New cautioned to the unpredictability of scientific advancement. Pro-lifers, he said, should be concerned about the “distinct possibility in the future” of the development of artificial wombs.
“This would allow for experimentation on fetuses several months old. It could even allow for gruesome practices involving widespread harvesting of fetal organs. Historically, the scientific community has done a poor job setting ethical limits for its research practices. For instance, few in the scientific community have raised ethical concerns about using the body parts of aborted babies for research,” he said.

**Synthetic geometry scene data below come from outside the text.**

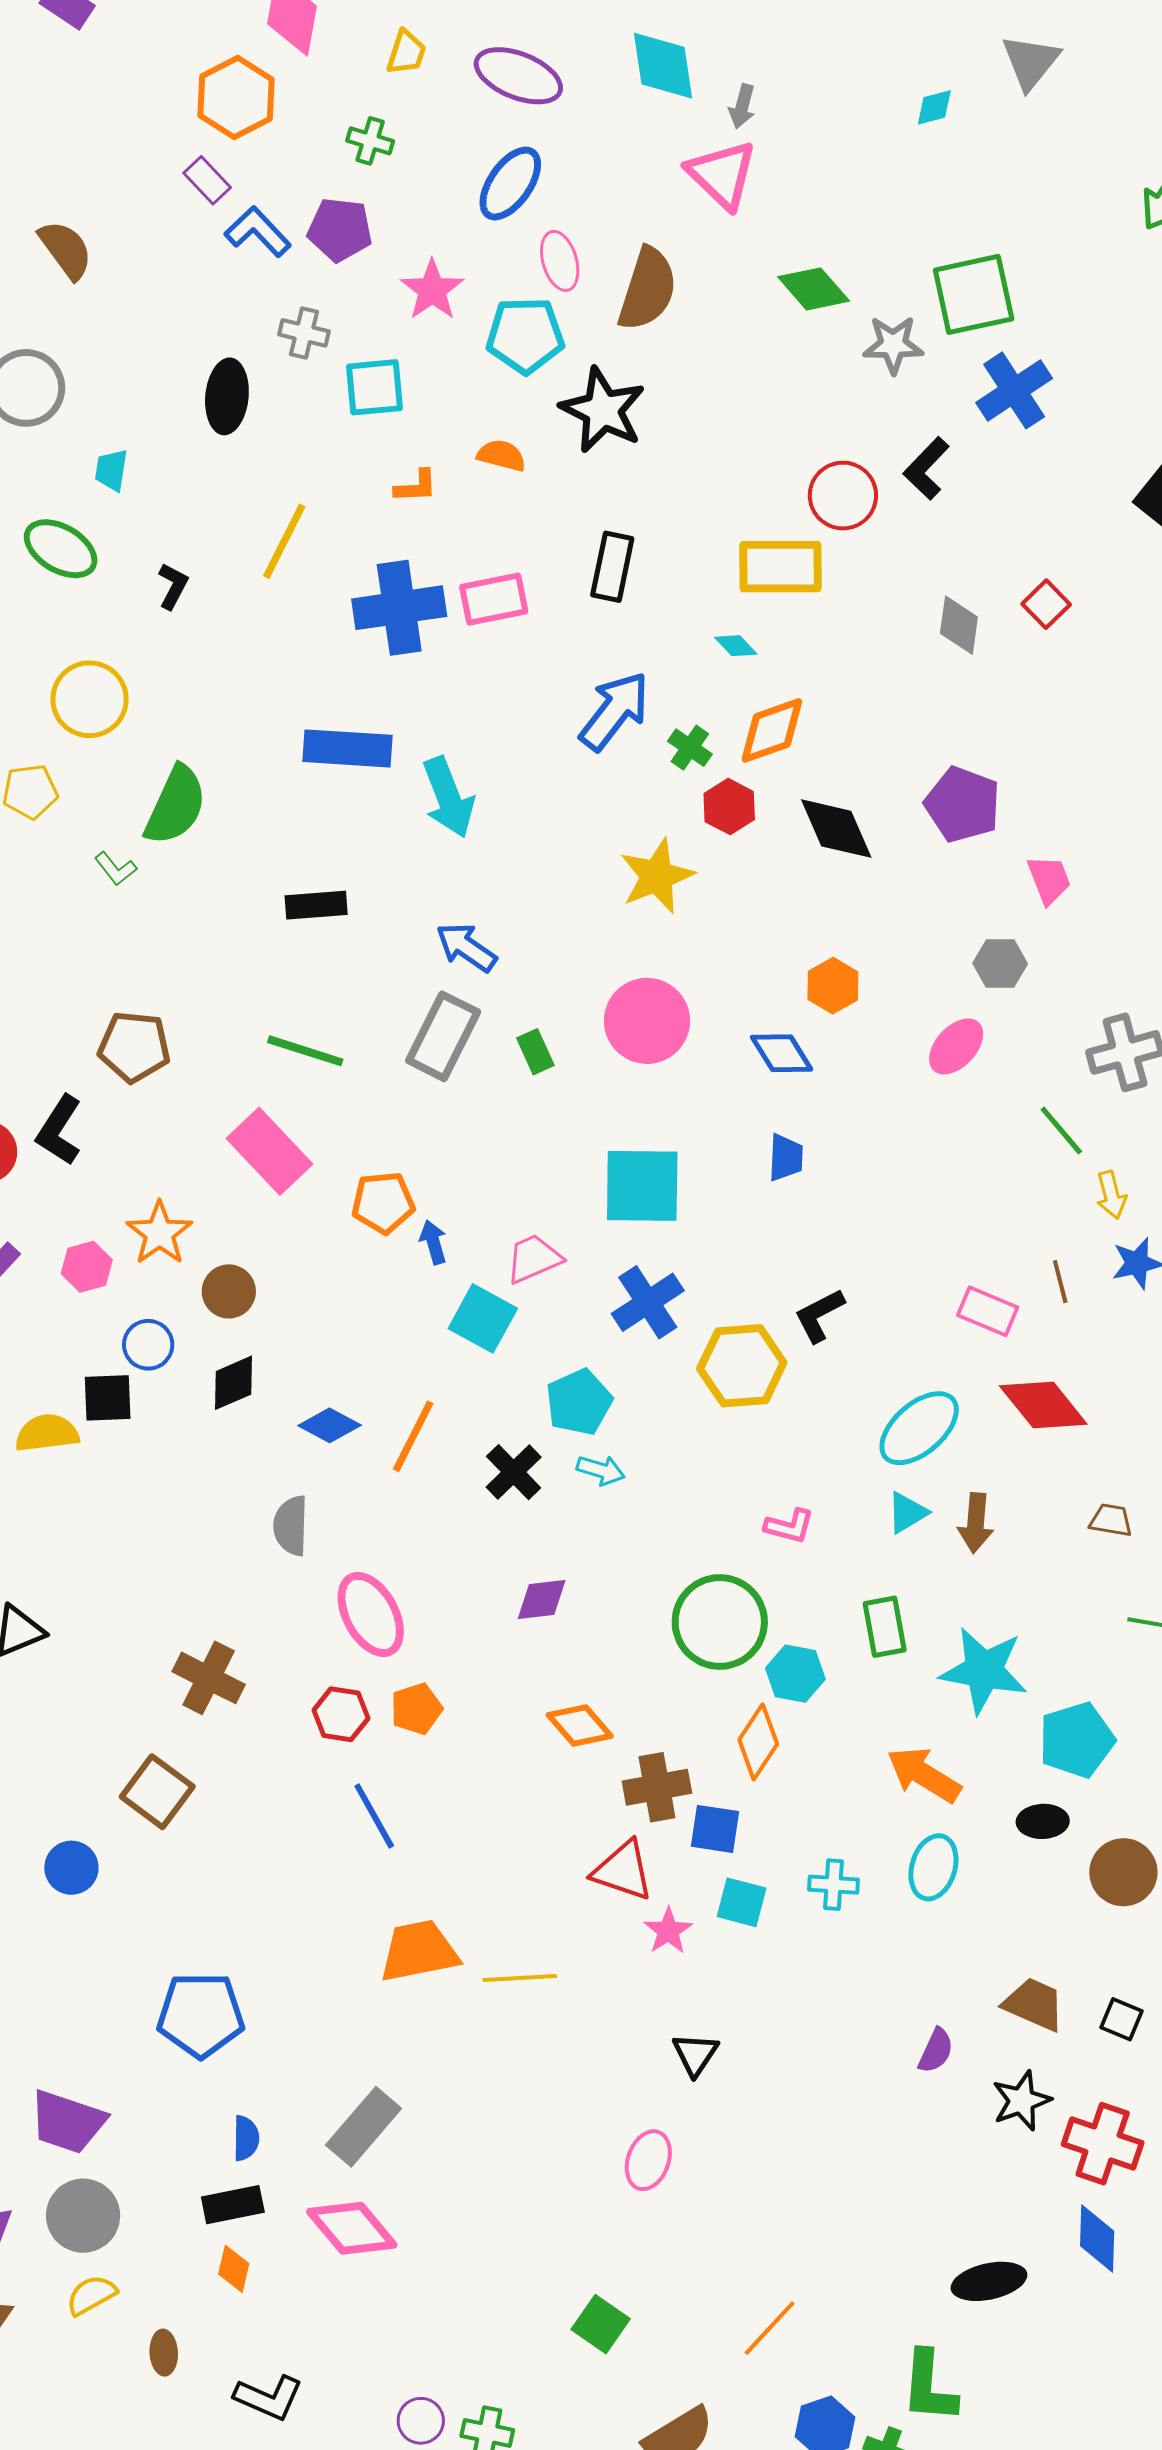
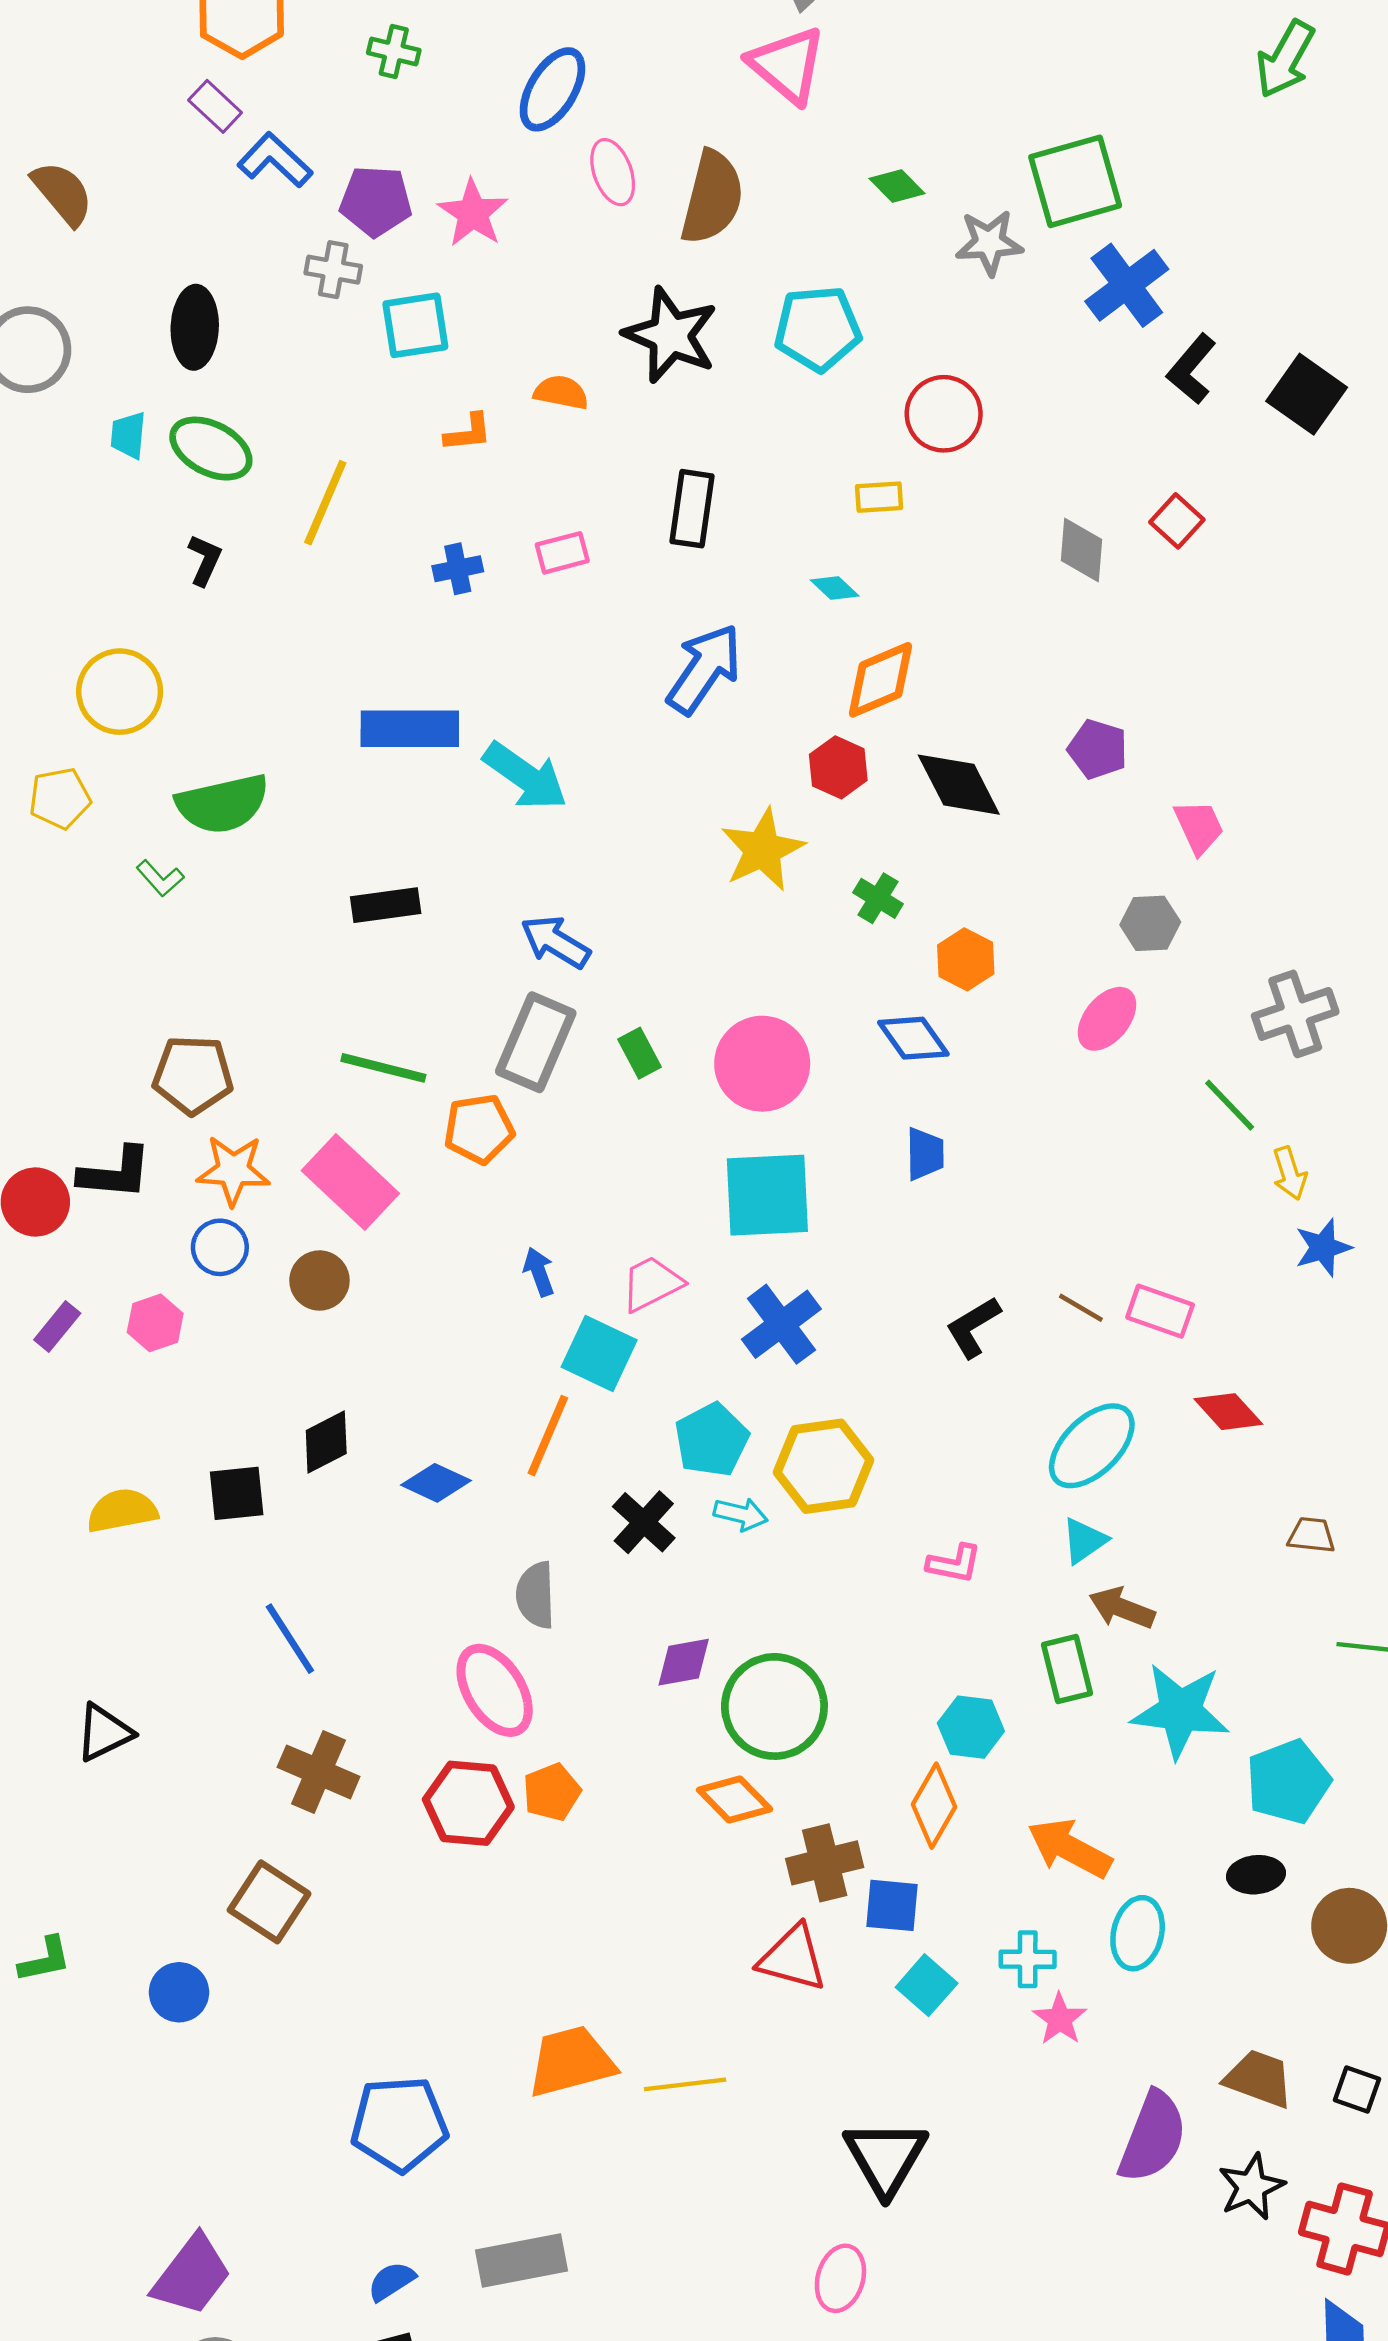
purple pentagon: (340, 230) -> (376, 201), moved
green diamond: (814, 289) -> (897, 186), size x0.7
cyan pentagon: (525, 335) -> (818, 329), moved
black ellipse: (227, 396) -> (195, 327), moved
black L-shape: (926, 468) -> (1192, 369), moved
green ellipse: (61, 549) -> (211, 449), moved
yellow rectangle: (781, 567) -> (879, 497), size x0.5
pink rectangle: (494, 599) -> (562, 553), size x0.7
blue cross: (399, 608) -> (458, 569), size x0.5
green cross: (690, 748) -> (878, 898), moved
cyan arrow: (448, 797) -> (525, 776), turned -30
purple pentagon: (963, 804) -> (1098, 749), size x0.7
green semicircle: (176, 805) -> (223, 804), turned 56
pink circle: (647, 1021) -> (762, 1064), moved
black L-shape: (59, 1130) -> (115, 1173), turned -114
orange pentagon: (383, 1203) -> (479, 1129), moved
orange star: (159, 1233) -> (233, 1170), moved, turned -30
brown line: (1060, 1282) -> (1081, 1308), moved, turned -42
brown circle: (229, 1291) -> (319, 1280), moved
blue circle: (148, 1345) -> (220, 1247), moved
yellow hexagon: (742, 1366) -> (824, 1466), moved
black square: (108, 1398) -> (237, 1493), moved
red diamond: (1043, 1405) -> (1228, 1412), size x0.7
orange line: (413, 1436) -> (548, 1436), moved
brown arrow: (976, 1523) -> (1122, 1608), moved, turned 110
gray semicircle: (291, 1526) -> (536, 1595), moved
green circle: (720, 1622) -> (774, 1706), moved
red hexagon: (341, 1714) -> (468, 1803), size x1.4
orange arrow: (924, 1775) -> (1070, 1848), moved
blue line: (374, 1816) -> (290, 1639), moved
cyan square: (742, 1902) -> (927, 1985), turned 30
pink star: (668, 1931) -> (1060, 2019), moved
blue pentagon: (201, 2015) -> (399, 2124), moved
purple semicircle: (936, 2051) -> (1153, 2137), size x1.8
black triangle: (695, 2054) -> (886, 2157), size x1.6
purple trapezoid: (67, 2122) -> (192, 2275), turned -68
gray rectangle: (364, 2127) -> (521, 2260), turned 42
blue semicircle: (246, 2138) -> (391, 2281), turned -120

The Review also noted the growing possibility of “ectogenesis,” the growing of animals outside of the womb, including human children, since scientists are “motivated to grow embryos longer in order to study — and potentially manipulate — the development process.”
New explained that “[r]esearch on human embryos is an important bioethical issue that should concern pro-lifers.” He proposed that the “Dickey Wicker amendment, which limits the ability of the federal government to fund the creation of human embryos for research purposes, should be strengthened. Additionally, the United States should join Austria, Germany, Italy, Russia and Turkey by prohibiting research on human embryos.”
According to the MIT Technology Review, Josephine Johnston, a scholar with the Hastings Center, an ethics research institute, said that the creation of embryos outside the womb prompted the scientific community to establish ad hoc rules. “It was a political decision to show the public there is a framework for this research, that we aren’t growing babies in labs,” she said, despite the fact that babies are, in the earliest stages of their development, grown outside of the womb as part of the IVF process.
Initially, the two-week boundary posed no problem to IVF researchers and developers, who at the time were only able to foster embryos for a few days, which was sufficient for the IVF procedure and meant they had no methodological reason to object to the “ethical” limit. Alta Charo, a former professor at the University of Wisconsin and a member of ISSCR’s steering committee, observed that while there was no meeting of the research and the time limit, “you didn’t have to measure a loss in knowledge against other concerns, because we didn’t know how to culture things that long. That is what has changed. It’s easy to say no when it can’t be done.”
Now that scientists are able to grow embryos outside of the womb beyond that timeframe, objections to the limit are beginning to arise. Some scientists rallying for an extension in the rule couch their call for derestricting research by supporting an incremental relaxation of the rules, or having specific cases of research be given special permission to test beyond the normal limit.
Others justify abandoning the rule on account of the possibility of improving fertility or discovering the cause of birth defects. Johnson explained her belief that research beyond 14 days is not “driven by a concern for infertility or early miscarriage,” but rather it is “driven by an area that is still unexplored.”
“The embryo is a bit of a black box, and they would like to chart that territory,” she said.
Insoo Hyun, a bioethicist at Case Western Reserve University and co-author of the ISSCR’s research guidelines, confirmed Johnson’s speculation by suggesting that the time limit be extended to aid studies into genetic editing and its effects. “We would have to ensure they [embryos] develop normally, and to do that you have to study them beyond 14 days,” Hyun said, “You need to study that embryo as long as you can.”
According to the review, “startling technical advances” in embryonic research prompted the review in the 14-day guideline, which has been prepared since December, but researchers were afraid to publish it until this year for “[f]ears of a presidential tweet or government action to impede research” during Donald Trump’s tenure. Now, under President Joe Biden, those fears seem to have been allayed.